I don't spread it too thick, either — just two or three inches — as there's plenty of evidence that a too-thick layer of mulch can prevent the water from lighter showers of rain ever reaching the soil below — and you don't want that to happen.

Our fruit trees, like this Tahitian lime, are mulched year-round, and it definitely helps to suppress weeds and retain soil moisture. This is the reason the advertisers always trot out, and they do over-claim its benefits in the hope of attracting lazy gardeners. Take it from me, weeds will still appear, and you will still have to water your garden regularly. And the mulch will eventually break down, and you will have to top it up regularly. I kid you not, mulching is just another gardening chore. It isn't a magic work preventer.

What's that big thing on the right? That's my lemongrass plant, and in about a week from now it will be getting its annual cut-down-to-the-ground trim, and it will be back to its beautiful, fragrant, willowy best by midsummer. It doesn't mind a bit of mulch around its root zone, either.

Finally, this is my other favourite use for mulch: to keep weeds down in all my bigger potted plants. This is my Thai lime tree, and ever since I started mulching it with sugar cane the weed problems have been halved. Oxalis still spreads itself around, but it is fooled into thinking the layer of mulch is "soil", and so I find it's now much, much easier to pick out long strands of oxalis now.

As for the mulch retaining moisture in the potted plants, I guess it does that, but I find potted plants need a power of watering to stay happy in Sydney, so no layer of mulch is ever going to stop my watering program. However, the mulch does provide some peace of mind if I go away for weekends.

Sure, there are other mulches, such as lucerne mulch, which the expert gardeners recommend. But have you seen how much that stuff costs? I am too much of a cheapskate to ever use lucerne mulch. 

And pebble mulches, they look really cool. My whole succulent garden is covered in pebbles, and they are a truly hopeless mulch if you're hoping to suppress weeds. Onion weed just brushes pebbles aside. 

At least the pebbles don't stay wet, like normal mulches do, and so the succulents don't get hopelessly soggy and die during one of Sydney's horrible wet weeks of constant downpours, which happen a few times every year.

And I do use coarse bark mulches in other spots where it's not so visible.
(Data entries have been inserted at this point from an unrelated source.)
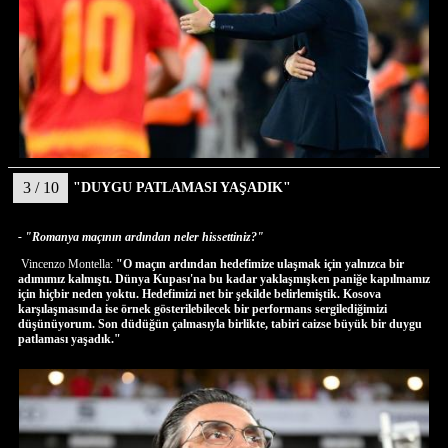
3 / 10
"DUYGU PATLAMASI YAŞADIK"
- "Romanya maçının ardından neler hissettiniz?"
Vincenzo Montella:
"O maçın ardından hedefimize ulaşmak için yalnızca bir
adımımız kalmıştı. Dünya Kupası'na bu kadar yaklaşmışken paniğe kapılmamız
için hiçbir neden yoktu. Hedefimizi net bir şekilde belirlemiştik. Kosova
karşılaşmasında ise örnek gösterilebilecek bir performans sergilediğimizi
düşünüyorum. Son düdüğün çalmasıyla birlikte, tabiri caizse büyük bir duygu
patlaması yaşadık."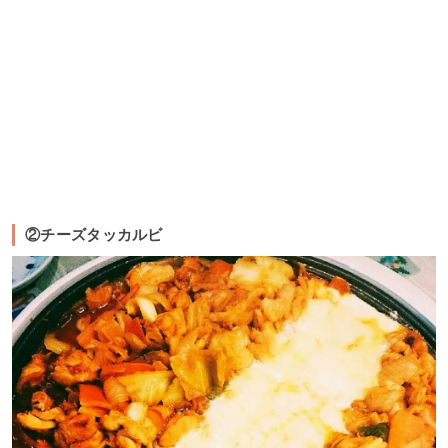
②チーズタッカルビ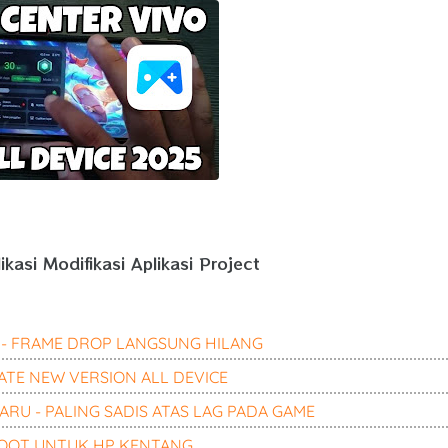
kasi Modifikasi Aplikasi Project
 - FRAME DROP LANGSUNG HILANG
TE NEW VERSION ALL DEVICE
RU - PALING SADIS ATAS LAG PADA GAME
ROOT UNTUK HP KENTANG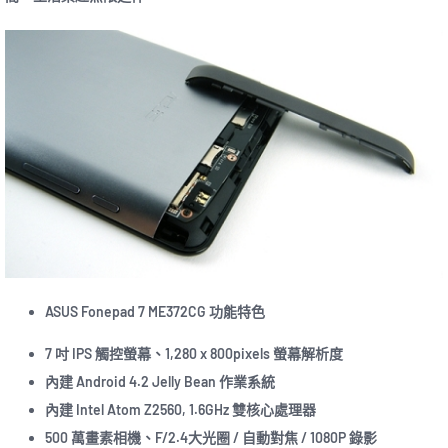
ASUS Fonepad 7 ME372CG 功能特色
7 吋 IPS 觸控螢幕、1,280 x 800pixels 螢幕解析度
內建 Android 4.2 Jelly Bean 作業系統
內建 Intel Atom Z2560, 1.6GHz 雙核心處理器
500 萬畫素相機、F/2.4大光圈 / 自動對焦 / 1080P 錄影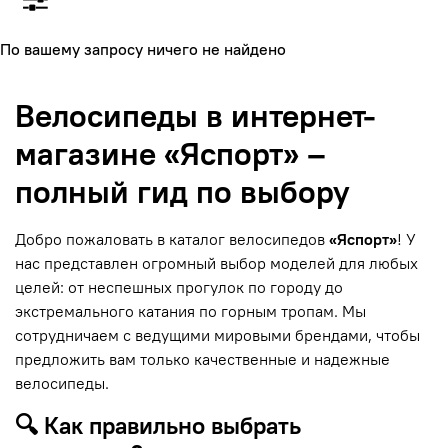
По вашему запросу ничего не найдено
Велосипеды в интернет-
магазине «Яспорт» –
полный гид по выбору
Добро пожаловать в каталог велосипедов
«Яспорт»
! У
нас представлен огромный выбор моделей для любых
целей: от неспешных прогулок по городу до
экстремального катания по горным тропам. Мы
сотрудничаем с ведущими мировыми брендами, чтобы
предложить вам только качественные и надежные
велосипеды.
🔍 Как правильно выбрать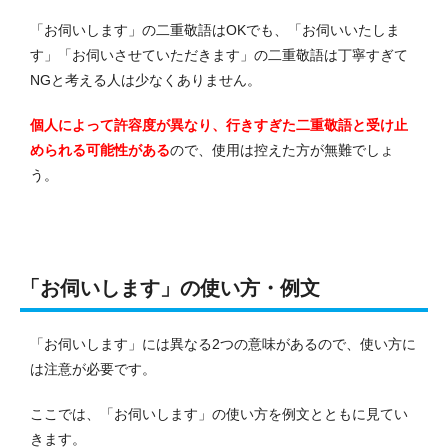
「お伺いします」の二重敬語はOKでも、「お伺いいたしま
す」「お伺いさせていただきます」の二重敬語は丁寧すぎて
NGと考える人は少なくありません。
個人によって許容度が異なり、行きすぎた二重敬語と受け止
められる可能性がある
ので、使用は控えた方が無難でしょ
う。
「お伺いします」の使い方・例文
「お伺いします」には異なる2つの意味があるので、使い方に
は注意が必要です。
ここでは、「お伺いします」の使い方を例文とともに見てい
きます。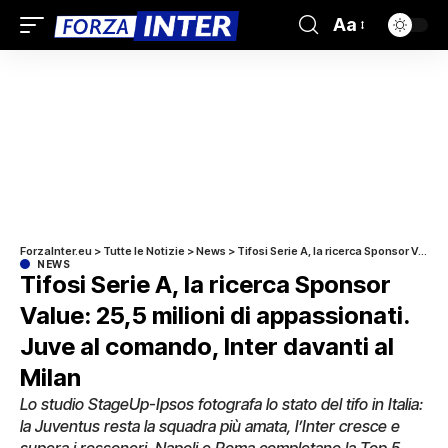
Aa
ForzaInter.eu
>
Tutte le Notizie
>
News
>
Tifosi Serie A, la ricerca Sponsor Value: 25,5 milioni di appassionati. Juve al comando, Inter davanti al Milan
NEWS
Tifosi Serie A, la ricerca Sponsor
Value: 25,5 milioni di appassionati.
Juve al comando, Inter davanti al
Milan
Lo studio StageUp-Ipsos fotografa lo stato del tifo in Italia:
la Juventus resta la squadra più amata, l’Inter cresce e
It has the advantage of lasting much, much longer than sugar cane so it's a good investment if your budget is tight, but I find it a bit depressing to look at if there is too much of it. 

But everywhere else, give me sugar cane mulch every time. I love the farmyard look when it's freshly spread, and my little mates the worms love it, too, which is good enough for me.

Monday, August 14, 2017

It was a dirty job, and I did it ...

And now, for my most irrelevant and deceptive opening photo to a gardening blog ...
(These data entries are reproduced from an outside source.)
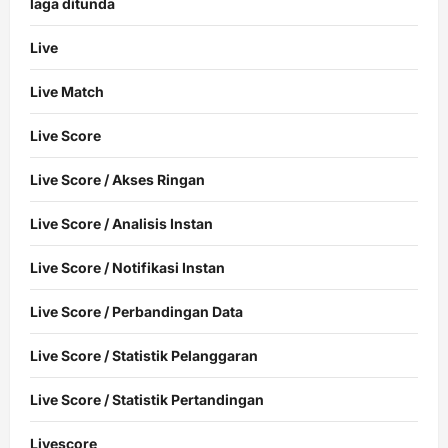
laga ditunda
Live
Live Match
Live Score
Live Score / Akses Ringan
Live Score / Analisis Instan
Live Score / Notifikasi Instan
Live Score / Perbandingan Data
Live Score / Statistik Pelanggaran
Live Score / Statistik Pertandingan
Livescore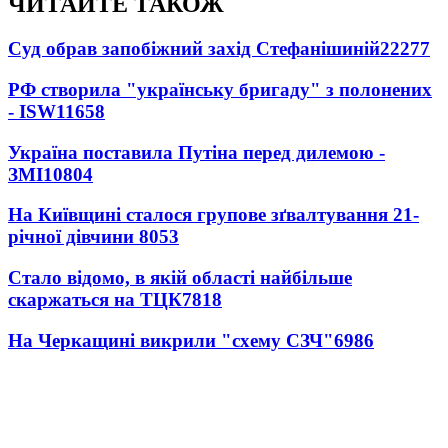
ЧИТАЙТЕ ТАКОЖ
Суд обрав запобіжний захід Стефанішиній
22277
РФ створила "українську бригаду" з полонених
- ISW
11658
Україна поставила Путіна перед дилемою -
ЗМІ
10804
На Київщині сталося групове зґвалтування 21-
річної дівчини
8053
Стало відомо, в якій області найбільше
скаржаться на ТЦК
7818
На Черкащині викрили "схему СЗЧ"
6986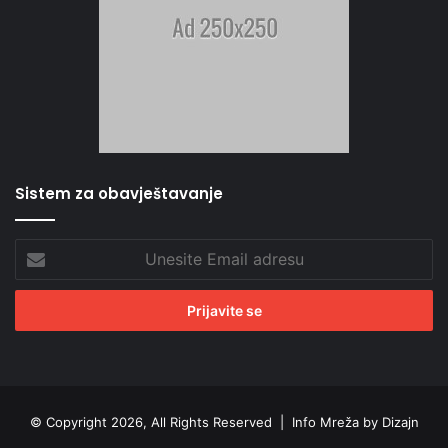
Sistem za obavještavanje
Unesite
Email
adresu
© Copyright 2026, All Rights Reserved |
Info Mreža by Dizajn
Isn't this helleborus flower nice? It's a bit floppy eared and misshapen, but it is a new addition to our garden, springing into showbiz mode from a helleborus plant which just self-seeded into life in a new spot a year or so ago. Hellebores like to do this "traaa-daaa" stuff, and they are well-known for producing new, sometimes-wonderful and sometimes-weird, flowers from random seedlings.

Why is this irrelevant and deceptive? Well, it has nothing to do with compost, and that's what this blog post is actually all about. 
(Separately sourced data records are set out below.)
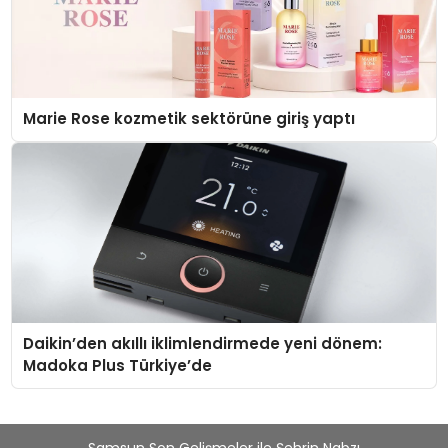
Marie Rose kozmetik sektörüne giriş yaptı
Daikin’den akıllı iklimlendirmede yeni dönem:
Madoka Plus Türkiye’de
Samsun Son Gelişmeler ile Şehrin Nabzı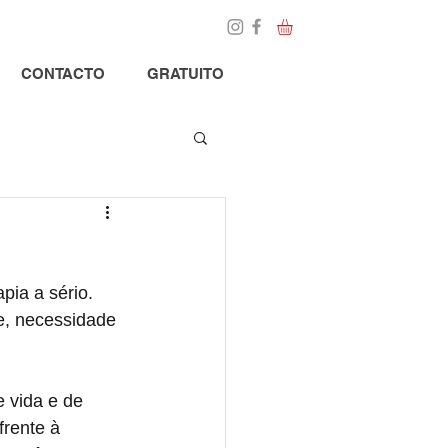
Loja
Blog
CONTACTO
GRATUITO
pia a sério. 
e, necessidade 
 vida e de 
frente à 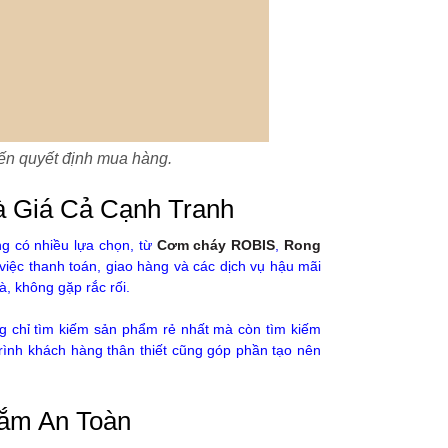
đến quyết định mua hàng.
và Giá Cả Cạnh Tranh
g có nhiều lựa chọn, từ
Cơm cháy ROBIS
,
Rong
g việc thanh toán, giao hàng và các dịch vụ hậu mãi
, không gặp rắc rối.
ng chỉ tìm kiếm sản phẩm rẻ nhất mà còn tìm kiếm
 trình khách hàng thân thiết cũng góp phần tạo nên
Sắm An Toàn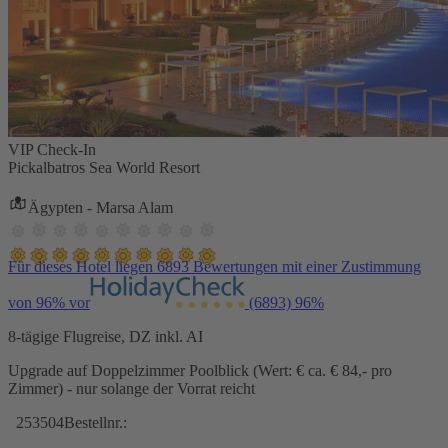
VIP Check-In
Pickalbatros Sea World Resort
Ägypten - Marsa Alam
Für dieses Hotel liegen 6893 Bewertungen mit einer Zustimmung
von 96% vor
(6893)
96%
8-tägige Flugreise, DZ inkl. AI
Upgrade auf Doppelzimmer Poolblick (Wert: € ca. € 84,- pro
Zimmer) - nur solange der Vorrat reicht
253504
Bestellnr.: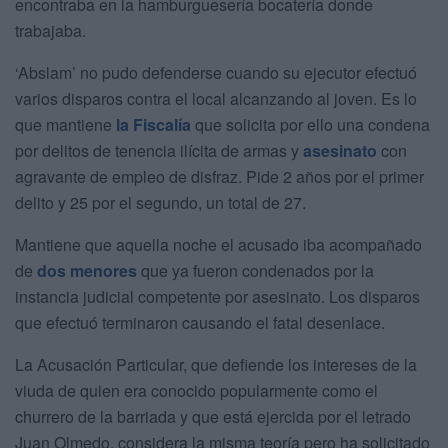
encontraba en la hamburguesería bocatería donde
trabajaba.
‘Abslam’ no pudo defenderse cuando su ejecutor efectuó
varios disparos contra el local alcanzando al joven. Es lo
que mantiene
la Fiscalía
que solicita por ello una condena
por delitos de tenencia ilícita de armas y
asesinato
con
agravante de empleo de disfraz. Pide 2 años por el primer
delito y 25 por el segundo, un total de 27.
Mantiene que aquella noche el acusado iba acompañado
de
dos menores
que ya fueron condenados por la
instancia judicial competente por asesinato. Los disparos
que efectuó terminaron causando el fatal desenlace.
La Acusación Particular, que defiende los intereses de la
viuda de quien era conocido popularmente como el
churrero de la barriada y que está ejercida por el letrado
Juan Olmedo, considera la misma teoría pero ha solicitado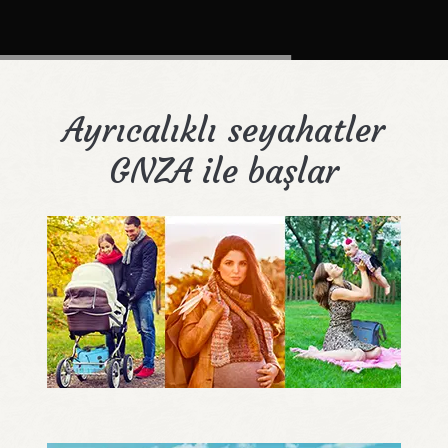
Ayrıcalıklı seyahatler
GNZA ile başlar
Last Saturday I spent more than an hour shovelling compost — lots of compost — from one bin to another. It was a dirty job, I was the only one prepared to do it, and it was all very worthwhile. Its main drawback as a blog topic is extremely ugly and dull photographs ... hence the helleborus to start ...

Pictured below is my ancient black "Dalek" compost bin now filled to the brim with beautiful, ready-to-use compost, which I made in my much more efficient tumbler compost bin.
Because you can spin it to aerate the compost, the tumbler bin breaks down the organic matter fairly quickly, but it's a devil of a job getting to the made compost inside the tumbler. So, once every 18 months or so, I do the "Big Transfer" job using a shovel and trug — and garden gloves — and all the made compost is moved over from the tumbler to the Dalek, where it is easy-peasy to scoop into a bucket and add to my vegie beds.

And now for an even more boring photo!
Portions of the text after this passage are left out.